At StratiFi, we believe technology can help people make better investment decisions. In our view, and not everyone will agree, technology is best used in conjunction with the human touch. Consider the last time you visited your doctor. Technology enabled your physician to listen to your heart, check your pulse, and analyze your blood. But the real value was generated by your physician. People want smart technology, but they need smart advisors.

To us, advisors have the great heroic role because advisors are on the front lines of the war. They fight these battles daily. We believe technology can help advisors more effectively solve problems and be a force multiplier that enables people to do more in less time. Words are powerful, and they can be made even more impactful with a visual image that shows investors how much risk they are taking to realize various returns. This is, in essence what animates our PRISM Rating software. Everyone knows their credit scores, and all sorts of other numbers that contextualize them in the world, but almost no one – at least anyone who is not an institutional investor – knows their risk score. We think that needs to change.

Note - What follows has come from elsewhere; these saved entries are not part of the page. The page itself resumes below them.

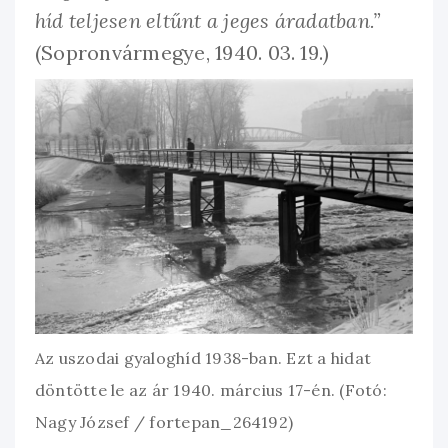
híd teljesen eltűnt a jeges áradatban.”
(Sopronvármegye, 1940. 03. 19.)
Az uszodai gyaloghíd 1938-ban. Ezt a hidat
döntötte le az ár 1940. március 17-én. (Fotó:
Nagy József / fortepan_264192)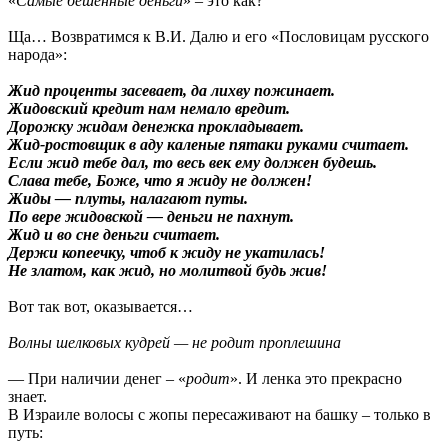
«
Самые бешенные деньги
» – это как?
Ща… Возвратимся к В.И. Далю и его «Пословицам русского
народа»:
Жид проценты засевает, да лихву пожинает.
Жидовский кредит нам немало вредит.
Дорожку жидам денежка прокладывает.
Жид-ростовщик в аду каленые пятаки руками считает.
Если жид тебе дал, то весь век ему должен будешь.
Слава тебе, Боже, что я жиду не должен!
Жиды — плуты, налагают путы.
По вере жидовской — деньги не пахнут.
Жид и во сне деньги считает.
Держи копеечку, чтоб к жиду не укатилась!
Не златом, как жид, но молитвой будь жив!
Вот так вот, оказывается…
Волны шелковых кудрей — не родит проплешина
— При наличии денег – «
родит
». И ленка это прекрасно
знает.
В Израиле волосы с жопы пересаживают на башку – только в
путь:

The nation faces a great financial literacy crisis, and an even greater retirement crisis, and we want to try to change outcomes. We want to help solve some of the most difficult, pressing questions of finance: how to define and manage risk to maximize returns in a way that is intuitive, and easy to use. We believe that part of the solution includes creating a community that is focused and engaged in conversation about these principles. If we succeed, we will witness the value of Metcalfe’s Law, which essentially states that the value of a network is proportional to the square of the number of users. The law is rooted in the telecommunication sector, but it has become a key principle of the value of social networks.

We want you to have intuitive tools that are easy to use and understand. We think this will help bring you closer to your clients by showing them how a combination of a common language, technology, and investment disciplines, all of which are embedded in software, can lead to better outcomes. We think that addressing those issues will add a degree of stability to your practice, help you grow your business, and help your clients have less volatile, more predictable relationships with their investment accounts. By defining risk, we can see returns as they truly are.

We want to help advisors become the single most valuable asset in their client’s portfolios. We think we can do this by helping advisors become risk managers and educators. Those two roles are woefully absent from the lives of most investors, and it is time to change.